I just got word that my brother in law Jim just finished the Chicago Marathon. I am so excited for him and proud of his journey to get there. He injured his foot about three weeks ago and it was up in the air even just this week if he was going to be able to run the 26.2 miles or not. So this was an even bigger accomplishment for him to not only run that distance but to do it while in pain.
This brings me to the subject of FAMILY.
When I received the diagnosis for Caleb that he had Down Syndrome I was alone in the NICU with my sister in law Megan. She was one of the best people I could have wished to have been with when the news was delivered to me. She is often a girl of few words, but she gets her point across. She said It's no Big Deal, you can do this. And to her, I believe its truly no big deal. She has a cousin who is like a sister to her and who has a Developmental Disability of some sort. Her cousin is, I think 19, such a fun person to be around and yet still needs the scolding a four year old would need for doing something they know they shouldn't have done, she can be quite mischievous at times. Megan knows what her aunt has gone through, what the family has gone through, how her cousin has affected many peoples lives for the better. And therefore I trusted that it was No Big Deal.
I called my husband and he met me at home and I told him about the diagnosis. We cried briefly, more out of fear. Fear of the unknown, fear of how our lives were going to change, fear of what others would say, fear for our children, fear of the future. In response to the fear we dove right into research and some of that scared the tar out of us even more, but most of it did actually settled our minds a bit. That this was indeed No Big Deal.
I have to say that at first breaking the news to family was heart wrenching. Each member took the news a little different than the other. We had some family members who began crying instantly, we had some family members who said they were so sorry, we had some family members say we were good parents and we could handle anything God gave us, we had family members make us feel like this was going to be a terrible burden on us and what were we going to do... Yea, a very broad range of emotions we had to deal with along with the fact that we still had two very tiny babies in the NICU who were still needing alot of medical attention to keep them alive.
Aside from breaking the news of the diagnosis, my family was absolutely amazing. I was in the hospital for several days before the boys emergency c-section, and then stayed in a week after they were born, and then a very long 84 day NICU stay for Isaac in Pittsburgh. During all of this, Tom and I closed on a new home.
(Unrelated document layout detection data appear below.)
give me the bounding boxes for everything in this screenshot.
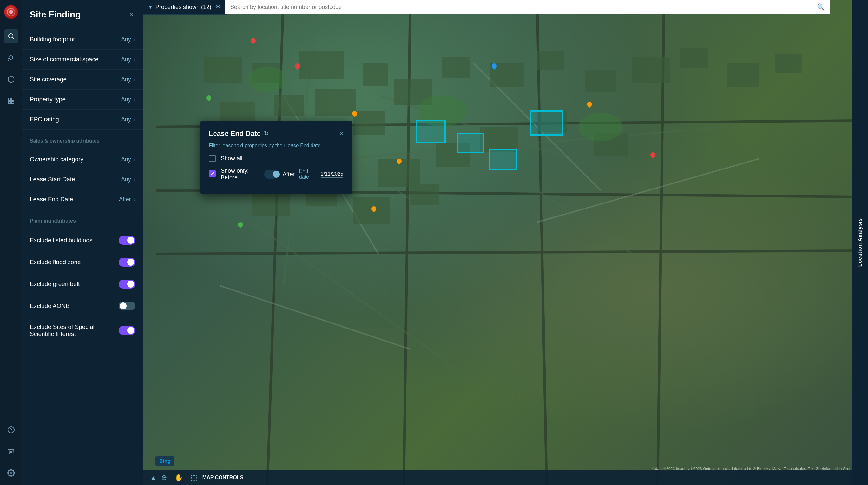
filter-building-footprint[interactable]: Building footprint Any › [22,30,143,50]
toggle-green-knob [127,281,134,287]
svg-line-26 [220,286,410,349]
location-icon[interactable]: ⊕ [161,474,167,482]
map-pin-4[interactable] [351,110,359,117]
map-pin-11[interactable] [586,101,593,108]
toggle-exclude-sssi: Exclude Sites of Special Scientific Inte… [22,317,143,344]
popup-show-all-row: Show all [209,155,343,162]
filter-lease-end-label: Lease End Date [30,196,73,203]
popup-refresh-icon[interactable]: ↻ [264,130,269,137]
filter-lease-end[interactable]: Lease End Date After ‹ [22,189,143,210]
map-pin-6[interactable] [396,158,403,165]
map-search-button[interactable]: 🔍 [817,3,825,11]
popup-title-text: Lease End Date [209,129,261,138]
show-only-checkbox[interactable] [209,170,216,177]
filter-epc-rating-value: Any › [121,116,135,123]
chart-icon[interactable] [4,94,18,108]
toggle-exclude-aonb: Exclude AONB [22,295,143,317]
svg-rect-29 [204,57,242,83]
screenshot-icon[interactable]: ⬚ [191,474,197,482]
box-icon[interactable] [4,72,18,86]
svg-rect-57 [410,184,439,205]
svg-line-28 [537,159,759,222]
toggle-sssi-switch[interactable] [119,326,135,335]
location-analysis-tab[interactable]: Location Analysis [852,0,868,485]
filter-section-main: Building footprint Any › Size of commerc… [22,27,143,132]
filter-property-type-label: Property type [30,96,66,103]
popup-toggle-row: Show only: Before After End date 1/11/20… [221,168,343,181]
toggle-listed-knob [127,237,134,244]
filter-section-sales: Ownership category Any › Lease Start Dat… [22,147,143,212]
before-after-toggle[interactable] [264,170,278,179]
chevron-right-icon5: › [133,117,135,122]
popup-close-button[interactable]: × [339,129,343,138]
search-icon[interactable] [4,29,18,43]
svg-point-4 [9,56,13,59]
app-logo[interactable] [4,5,18,19]
filter-site-coverage-label: Site coverage [30,76,67,83]
filter-building-footprint-label: Building footprint [30,36,75,43]
map-pin-10[interactable] [491,63,498,70]
show-all-label: Show all [221,155,242,162]
settings-icon[interactable] [4,466,18,480]
map-area[interactable]: ▾ Properties shown (12) 👁 🔍 Lease End Da… [143,0,868,485]
panel-close-button[interactable]: × [128,9,135,20]
location-analysis-label: Location Analysis [857,218,863,267]
lease-end-date-popup: Lease End Date ↻ × Filter leasehold prop… [200,121,352,194]
svg-rect-45 [632,57,670,83]
section-planning-label: Planning attributes [22,212,143,227]
end-date-value[interactable]: 1/11/2025 [321,171,343,178]
toggle-flood-label: Exclude flood zone [30,259,119,266]
map-search-bar: 🔍 [225,0,830,14]
toggle-aonb-switch[interactable] [119,302,135,310]
popup-show-only-row: Show only: Before After End date 1/11/20… [209,166,343,181]
map-canvas[interactable]: ▾ Properties shown (12) 👁 🔍 [143,0,868,485]
properties-expand-icon[interactable]: ▾ [149,4,152,10]
filter-site-coverage[interactable]: Site coverage Any › [22,69,143,90]
checkmark-icon [210,172,214,176]
map-controls-chevron[interactable]: ▲ [150,475,156,481]
after-label: After [283,171,295,178]
chevron-right-icon4: › [133,96,135,102]
hand-icon[interactable]: ✋ [175,474,183,482]
before-after-knob [273,171,280,178]
filter-property-type-value: Any › [121,96,135,103]
map-pin-2[interactable] [294,63,301,70]
svg-point-2 [8,34,13,38]
filter-property-type[interactable]: Property type Any › [22,90,143,110]
svg-rect-44 [585,70,616,92]
map-roads-overlay [143,0,868,485]
popup-title-area: Lease End Date ↻ [209,129,269,138]
map-search-input[interactable] [230,4,813,10]
svg-rect-34 [274,95,304,116]
map-pin-1[interactable] [250,37,257,44]
toggle-exclude-flood: Exclude flood zone [22,251,143,273]
properties-count: Properties shown (12) [155,4,211,10]
map-controls-label: MAP CONTROLS [203,475,243,481]
toggle-listed-switch[interactable] [119,236,135,245]
map-pin-9[interactable] [237,221,244,229]
filter-commercial-size[interactable]: Size of commercial space Any › [22,50,143,69]
map-pin-8[interactable] [370,205,377,213]
map-pin-12[interactable] [649,151,657,159]
svg-line-17 [658,0,664,485]
svg-rect-31 [299,51,344,79]
filter-epc-rating[interactable]: EPC rating Any › [22,110,143,129]
layers-icon[interactable] [4,51,18,65]
help-icon[interactable] [4,423,18,437]
toggle-sssi-knob [127,327,134,334]
toggle-green-switch[interactable] [119,280,135,289]
svg-line-16 [537,0,547,485]
map-pin-3[interactable] [205,94,213,101]
end-date-label: End date [299,169,316,180]
filter-ownership-category[interactable]: Ownership category Any › [22,150,143,170]
filter-lease-start-label: Lease Start Date [30,176,75,183]
icon-bar [0,0,22,485]
eye-icon[interactable]: 👁 [215,4,221,10]
toggle-flood-switch[interactable] [119,258,135,267]
trash-icon[interactable] [4,444,18,458]
properties-bar: ▾ Properties shown (12) 👁 [143,0,227,14]
filter-lease-start[interactable]: Lease Start Date Any › [22,170,143,189]
chevron-right-icon2: › [133,57,135,62]
filter-commercial-size-value: Any › [121,56,135,63]
show-all-checkbox[interactable] [209,155,216,162]
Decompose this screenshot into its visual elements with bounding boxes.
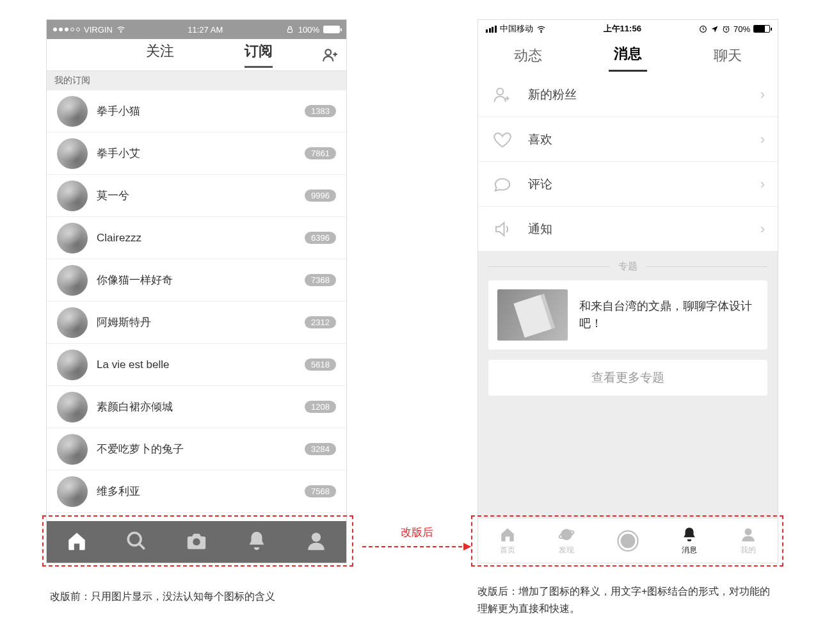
menu-label: 新的粉丝 [528,86,760,103]
list-item[interactable]: 拳手小艾 7861 [47,133,346,175]
count-badge: 3284 [305,443,336,455]
list-item[interactable]: 拳手小猫 1383 [47,90,346,133]
list-item-name: 拳手小艾 [97,146,305,161]
clock-label: 11:27 AM [188,25,223,35]
camera-icon [186,530,207,552]
battery-pct-label: 100% [298,25,319,35]
list-item-name: 阿姆斯特丹 [97,315,305,330]
avatar [57,138,88,169]
menu-notifications[interactable]: 通知 › [478,207,778,252]
clock-label: 上午11:56 [604,23,641,35]
location-icon [710,25,719,33]
tab-subscribe[interactable]: 订阅 [245,42,273,68]
add-person-button[interactable] [314,47,346,63]
nav-discover[interactable]: 发现 [558,526,575,556]
avatar [57,181,88,211]
topic-card[interactable]: 和来自台湾的文鼎，聊聊字体设计吧！ [488,280,767,350]
nav-notifications[interactable] [246,530,268,554]
menu-new-followers[interactable]: 新的粉丝 › [478,72,778,117]
nav-profile[interactable] [305,530,327,554]
list-item[interactable]: 你像猫一样好奇 7368 [47,259,346,302]
comment-icon [491,175,514,194]
topic-divider-label: 专题 [609,261,646,273]
avatar [57,307,88,338]
svg-point-3 [129,533,141,545]
list-item[interactable]: 阿姆斯特丹 2312 [47,302,346,344]
subscription-list: 拳手小猫 1383 拳手小艾 7861 莫一兮 9996 Clairezzz 6… [47,90,346,513]
wifi-icon [116,25,125,34]
count-badge: 2312 [305,316,336,328]
person-icon [305,530,327,552]
svg-point-9 [497,88,503,95]
svg-point-4 [193,538,200,545]
list-item-name: 不爱吃萝卜的兔子 [97,442,305,456]
list-item[interactable]: La vie est belle 5618 [47,344,346,386]
nav-home[interactable]: 首页 [499,526,516,556]
heart-icon [491,130,514,149]
menu-likes[interactable]: 喜欢 › [478,117,778,162]
top-tabs: 动态 消息 聊天 [478,38,778,72]
list-item-name: 素颜白裙亦倾城 [97,399,305,414]
topic-card-text: 和来自台湾的文鼎，聊聊字体设计吧！ [579,298,758,332]
caption-before: 改版前：只用图片显示，没法认知每个图标的含义 [50,588,351,605]
svg-point-13 [621,533,636,548]
svg-point-14 [745,528,752,535]
nav-messages[interactable]: 消息 [681,526,698,556]
topic-section: 专题 和来自台湾的文鼎，聊聊字体设计吧！ 查看更多专题 [478,252,778,563]
count-badge: 7861 [305,147,336,159]
status-bar: 中国移动 上午11:56 70% [478,20,778,38]
topic-more-button[interactable]: 查看更多专题 [488,360,767,396]
arrow-icon [362,546,471,547]
bell-icon [246,530,268,552]
count-badge: 1208 [305,401,336,413]
list-item-name: 莫一兮 [97,188,305,203]
signal-icon [486,26,497,33]
tab-chat[interactable]: 聊天 [709,46,747,72]
nav-home[interactable] [66,530,88,554]
person-icon [740,526,757,543]
caption-after: 改版后：增加了图标的释义，用文字+图标结合的形式，对功能的理解更为直接和快速。 [477,583,778,617]
tab-feed[interactable]: 动态 [509,46,547,72]
menu-comments[interactable]: 评论 › [478,162,778,207]
home-icon [499,526,516,543]
planet-icon [558,526,575,543]
avatar [57,223,88,254]
status-bar: VIRGIN 11:27 AM 100% [47,20,346,39]
nav-label: 消息 [682,545,697,556]
tab-follow[interactable]: 关注 [146,42,174,68]
chevron-right-icon: › [760,176,765,193]
battery-pct-label: 70% [734,24,750,34]
nav-center[interactable] [617,530,639,552]
compass-icon [699,25,707,33]
topic-thumbnail [497,289,568,341]
list-item-name: Clairezzz [97,232,305,245]
svg-point-6 [540,31,541,32]
avatar [57,350,88,380]
circle-icon [617,530,639,552]
list-item[interactable]: 不爱吃萝卜的兔子 3284 [47,428,346,471]
list-item[interactable]: 素颜白裙亦倾城 1208 [47,386,346,428]
list-item[interactable]: 维多利亚 7568 [47,471,346,513]
top-tabs: 关注 订阅 [47,39,346,71]
nav-camera[interactable] [186,530,207,554]
avatar [57,265,88,296]
nav-search[interactable] [125,530,147,554]
menu-list: 新的粉丝 › 喜欢 › 评论 › 通知 › [478,72,778,252]
tab-messages[interactable]: 消息 [609,44,647,72]
nav-me[interactable]: 我的 [740,526,757,556]
bottom-nav: 首页 发现 消息 我的 [478,518,778,563]
list-item[interactable]: Clairezzz 6396 [47,217,346,259]
list-item[interactable]: 莫一兮 9996 [47,175,346,217]
avatar [57,476,88,507]
count-badge: 9996 [305,189,336,202]
nav-label: 发现 [559,545,574,556]
svg-point-5 [312,533,321,542]
chevron-right-icon: › [760,131,765,148]
search-icon [125,530,147,552]
person-add-icon [491,85,514,104]
arrow-label: 改版后 [362,525,471,540]
count-badge: 1383 [305,105,336,117]
nav-label: 首页 [500,545,515,556]
alarm-icon [722,25,730,33]
carrier-label: VIRGIN [84,25,113,35]
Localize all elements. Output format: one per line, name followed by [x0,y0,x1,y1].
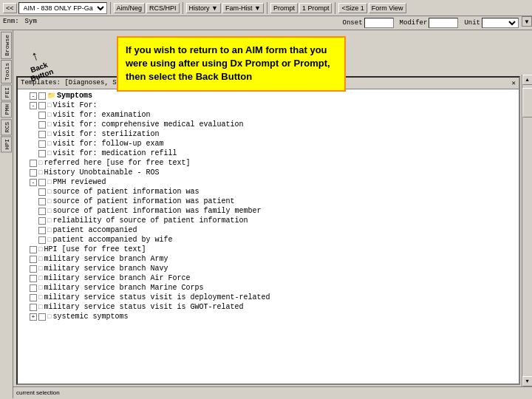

My family cared for the three older children and they all pulled together and scheduled who would have the children when, who would be feeding them, getting them off to school, etc..etc..etc.. AND my mom and sisters pulled together and painted and wallpapered almost the entire house for me while the boys were in the NICU so that there would be no paint fumes to deal with when they're wee little bodies came home finally. AND my church family provided us with meals AND my Mothers of Multiples group provided us with meals AND the prayers we received were so comforting.
One of the best things about a Down Syndrome Diagnosis? Family. It pulled us together more than we could have thought. It made us realize what is important. It helped us appreciate that just being here for each other means more than a high IQ or a big pay check. It means that God does give us things at just the right moment for just the right reasons. And I know that there are many people who would not want to deal with what we do, but not having been put into the position as we were almost 4 years ago I may have thought and said the same thing. But today.. Today I thank God for his DOUBLE BLESSING on my family. We have all grown from these boys. I love my family.
What would you say is one of the Best things about a Down Syndrome Diagnosis??